Things can change fast in the auto business. Back when the current Pathfinder was launched, in 2004 as a '05 model, truck based SUVs represented around half the market. Today, the landscape is dominated by car-based crossovers and yet, there's still a lot to be said about driving a proper Sport Utility.

This author remembers driving the 2005 Pathfinder when it was first launched, so testing the 2010 version was like revisiting and old friend. Some things have changed, like trim levels, which now comprise S FE, S, SE and LE, but a lot hasn't. This third generation 'Finder is still what it was in the beginning – unapologetically a truck with a choice of two or four-wheel drive.
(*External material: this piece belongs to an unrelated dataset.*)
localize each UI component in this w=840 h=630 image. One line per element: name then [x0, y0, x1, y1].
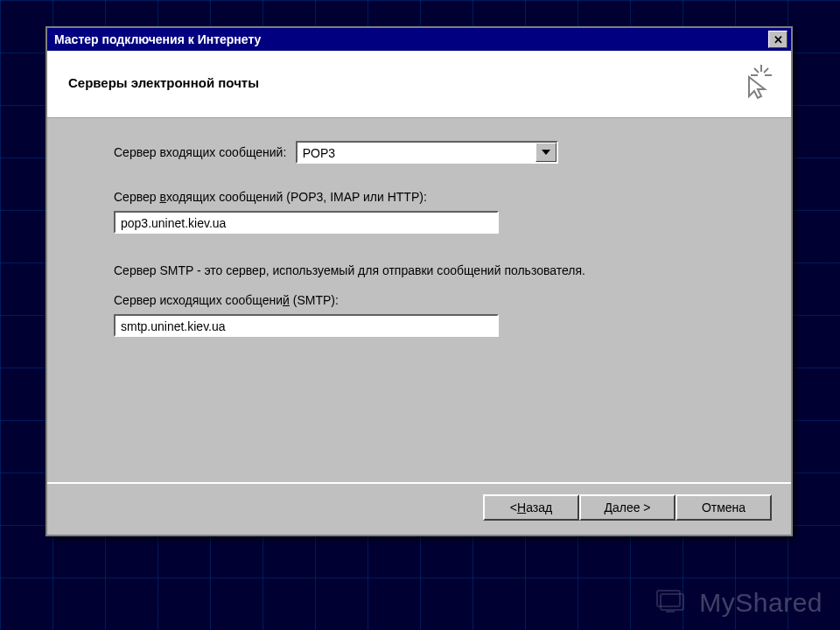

It's styling has been only mildly updated (2008), which means Tonka truck looks and big fat tires protruding from fairly muscular fenders are still the order of the day. Like every four-door Pathfinder that came before, it also features somewhat hidden rear handles, giving it the look of a classic two-door design.

Inside, despite getting on in years, the Pathfinder remains highly versatile. Three rows of seats mean seven-person capacity and both the second 40/20/40 split bench and 50/50 third row can fold flat into the floor, freeing up a whopping 79.2 cubic feet in cargo space (it's 16.1 cu-ft with all seats in the up position). Other neat interior features include no fewer than 12 cargo tie downs, eight cup holders (two for bottles), a dual-storage glove box, standard tilt steering wheel and cruise control. 

More: *2010 Nissan Pathfinder SE 4x4 Review* on AutoGuide.com


----------



## kennyshafard (Feb 2, 2010)

*Good Good Car!*

I bought one of these in 2000. I must say, Pathfinders truly rock! Out here in the Cali rockies, i find it real easy to navigate around in one of these things!


----------